Prof. Dr. Muhammed Emin Akkoyunlu, son günlerde KOVİD-19’un İngiltere’de mutasyona uğradığı telaffuzlarına ait kıymetli açıklamalarda bulundu. Prof. Dr. Akkoyunlu, yaklaşık 14 bin ila 16 bin ortasında koronavirüs üzerinde mutasyon bulunduğuna dikkat çekerek “Geçtiğimiz hafta İngiltere’de bir mutasyondan bahsedildi. Aslında biz mutasyon haberlerine alışığızdır. Lakin bu haber başkalarından farklıydı. Zira bu mutasyonun virüsün genetik kodunun kodlandığı yerdeydi. Özcesi bu mutasyon spike proteinin ACE-2 reseptörüne bağlanma bölgesinde gerçekleşti. Bu nedenle bütün dünya diken üstünde. Türkiye’nin de dahil oluğu birçok ülke İngiltere’ye yahut İngiltere’den bulaşmış olan Güney Afrika üzere ülkelere karşı uçuş yasakları getirdi” diye konuştu.
“2 İSTİKAMETLİ TEHDİDİ BULUNUYOR”
Prof. Dr. Akkoyunlu, bu durumun 2 istikametli tehdit oluşturduğunu belirterek, şöyle devam etti:
“İlk olarak bu mutasyonla bir arada virüsün hücreye bağlanması çok süratli bir formda arttı. Lakin daha süratli bağlanması virüsün daha süratli yayılacağı manasına gelmiyor.
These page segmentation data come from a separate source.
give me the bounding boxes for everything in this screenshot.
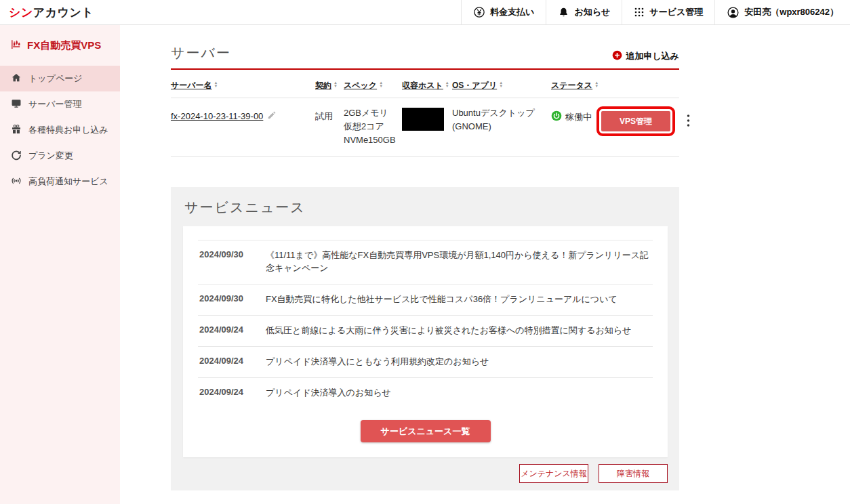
host-cell <box>402 106 452 131</box>
bell-icon <box>558 7 569 18</box>
news-item[interactable]: 2024/09/24 プリペイド決済導入にともなう利用規約改定のお知らせ <box>198 346 653 377</box>
news-date: 2024/09/30 <box>199 293 251 306</box>
status-cell: 稼働中 <box>551 106 601 123</box>
sort-icon: ▲▼ <box>594 80 599 88</box>
news-item[interactable]: 2024/09/30 FX自動売買に特化した他社サービス比で性能コスパ36倍！プ… <box>198 284 653 315</box>
nav-account[interactable]: 安田亮（wpxr806242） <box>714 0 850 24</box>
news-date: 2024/09/24 <box>199 324 251 337</box>
server-name-link[interactable]: fx-2024-10-23-11-39-00 <box>171 111 263 121</box>
sort-icon: ▲▼ <box>499 80 503 88</box>
kebab-menu-icon[interactable] <box>685 111 691 132</box>
news-text: プリペイド決済導入のお知らせ <box>266 387 391 400</box>
news-item[interactable]: 2024/09/30 《11/11まで》高性能なFX自動売買専用VPS環境が月額… <box>198 240 653 284</box>
app-logo[interactable]: シンアカウント <box>0 0 94 24</box>
news-date: 2024/09/24 <box>199 387 251 400</box>
news-date: 2024/09/24 <box>199 356 251 369</box>
col-spec[interactable]: スペック▲▼ <box>344 80 402 91</box>
sidebar-service-label-text: FX自動売買VPS <box>27 39 101 52</box>
sidebar-item-plan-change[interactable]: プラン変更 <box>0 143 120 169</box>
yen-circle-icon <box>473 6 485 18</box>
top-nav: 料金支払い お知らせ サービス管理 <box>461 0 850 24</box>
news-item[interactable]: 2024/09/24 プリペイド決済導入のお知らせ <box>198 377 653 408</box>
nav-notifications[interactable]: お知らせ <box>546 0 622 24</box>
news-item[interactable]: 2024/09/24 低気圧と前線による大雨に伴う災害により被災されたお客様への… <box>198 315 653 346</box>
service-news-panel: サービスニュース 2024/09/30 《11/11まで》高性能なFX自動売買専… <box>171 187 679 490</box>
sort-icon: ▲▼ <box>333 80 338 88</box>
logo-rest: アカウント <box>33 5 94 20</box>
sort-icon: ▲▼ <box>445 80 449 88</box>
sidebar-item-label: 各種特典お申し込み <box>28 124 108 136</box>
contract-value: 試用 <box>315 106 344 123</box>
col-host[interactable]: 収容ホスト▲▼ <box>402 80 452 91</box>
host-redacted-box <box>402 108 444 131</box>
sort-icon: ▲▼ <box>214 80 218 88</box>
edit-pencil-icon[interactable] <box>267 110 277 122</box>
status-badge: 稼働中 <box>565 111 592 123</box>
plus-circle-icon <box>612 50 622 62</box>
os-app-value: Ubuntuデスクトップ(GNOME) <box>452 106 551 133</box>
add-application-link[interactable]: 追加申し込み <box>612 50 679 62</box>
nav-service-management-label: サービス管理 <box>649 6 703 18</box>
spec-value: 2GBメモリ 仮想2コア NVMe150GB <box>344 106 402 147</box>
maintenance-info-button[interactable]: メンテナンス情報 <box>519 464 588 483</box>
home-icon <box>11 72 22 85</box>
incident-info-button[interactable]: 障害情報 <box>599 464 668 483</box>
sidebar-service-label: FX自動売買VPS <box>0 25 120 66</box>
logo-accent: シン <box>9 5 33 20</box>
sidebar-item-label: サーバー管理 <box>28 98 82 110</box>
power-status-icon <box>551 110 562 123</box>
broadcast-icon <box>11 175 22 188</box>
news-text: FX自動売買に特化した他社サービス比で性能コスパ36倍！プランリニューアルについ… <box>266 293 618 306</box>
sidebar: FX自動売買VPS トップページ サーバー管理 <box>0 25 120 504</box>
sidebar-item-server-management[interactable]: サーバー管理 <box>0 91 120 117</box>
news-text: 《11/11まで》高性能なFX自動売買専用VPS環境が月額1,140円から使える… <box>266 249 651 275</box>
news-date: 2024/09/30 <box>199 249 251 275</box>
news-text: プリペイド決済導入にともなう利用規約改定のお知らせ <box>266 356 489 369</box>
server-table-row: fx-2024-10-23-11-39-00 試用 2GBメモリ 仮想2コア N… <box>171 98 679 157</box>
top-header: シンアカウント 料金支払い お知らせ <box>0 0 850 25</box>
col-contract[interactable]: 契約▲▼ <box>315 80 344 91</box>
sidebar-item-top-page[interactable]: トップページ <box>0 66 120 91</box>
col-status[interactable]: ステータス▲▼ <box>551 80 601 91</box>
col-server-name[interactable]: サーバー名▲▼ <box>171 80 315 91</box>
nav-account-label: 安田亮（wpxr806242） <box>744 6 838 18</box>
nav-notifications-label: お知らせ <box>574 6 610 18</box>
news-text: 低気圧と前線による大雨に伴う災害により被災されたお客様への特別措置に関するお知ら… <box>266 324 631 337</box>
sidebar-item-label: 高負荷通知サービス <box>28 175 108 188</box>
service-news-title: サービスニュース <box>183 198 668 217</box>
server-icon <box>11 98 22 111</box>
add-application-label: 追加申し込み <box>626 50 679 62</box>
service-news-list-button[interactable]: サービスニュース一覧 <box>361 420 491 442</box>
nav-billing[interactable]: 料金支払い <box>461 0 546 24</box>
candlestick-chart-icon <box>10 39 22 52</box>
user-icon <box>727 6 740 19</box>
sidebar-item-load-notification[interactable]: 高負荷通知サービス <box>0 169 120 194</box>
sidebar-item-label: プラン変更 <box>28 150 73 162</box>
vps-manage-button[interactable]: VPS管理 <box>601 111 670 131</box>
nav-service-management[interactable]: サービス管理 <box>622 0 714 24</box>
gift-icon <box>11 124 22 137</box>
sidebar-item-label: トップページ <box>28 72 83 85</box>
nav-billing-label: 料金支払い <box>490 6 534 18</box>
server-section-title: サーバー <box>171 44 231 62</box>
col-os-app[interactable]: OS・アプリ▲▼ <box>452 80 551 91</box>
main-content: サーバー 追加申し込み サーバー名▲▼ 契約▲▼ スペック▲▼ 収容ホスト▲▼ <box>120 25 850 504</box>
sidebar-item-benefits[interactable]: 各種特典お申し込み <box>0 117 120 143</box>
grid-icon <box>634 7 645 18</box>
refresh-icon <box>11 150 22 163</box>
server-table-header: サーバー名▲▼ 契約▲▼ スペック▲▼ 収容ホスト▲▼ OS・アプリ▲▼ ステー… <box>171 70 679 98</box>
service-news-card: 2024/09/30 《11/11まで》高性能なFX自動売買専用VPS環境が月額… <box>183 226 668 457</box>
sort-icon: ▲▼ <box>379 80 383 88</box>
Zira virüsün daha süratli yayılması için yalnızca hücreye bağlanması değil, daha uzun ömürlü ya da hücresel geçirgenliğin daha fazla olabilmesi üzere öbür faktörlerde gerekli. Lakin İngiltere’de koronavirüs salgınında izole edilenlerin yüzde 40’a yakınının bu yeni mutant virüse ilişkin olması muhtemelen virüsün gerçekten daha süratli yayıldığı konusunda tereddütleri artırmış durumda. İkinci tehdit ise mevcut Pfizer, Sputnik, Oxford aşısı üzere tam virüs içermeyen aşıların hedeflediği bölgelerdeki bir mutasyon olması. Bunun manası şu; virüs daha süratli yayılma potansiyeline sahip, tıpkı vakitte virüs var olan aşıların büyük bir kısmını boşa çıkarabilir.”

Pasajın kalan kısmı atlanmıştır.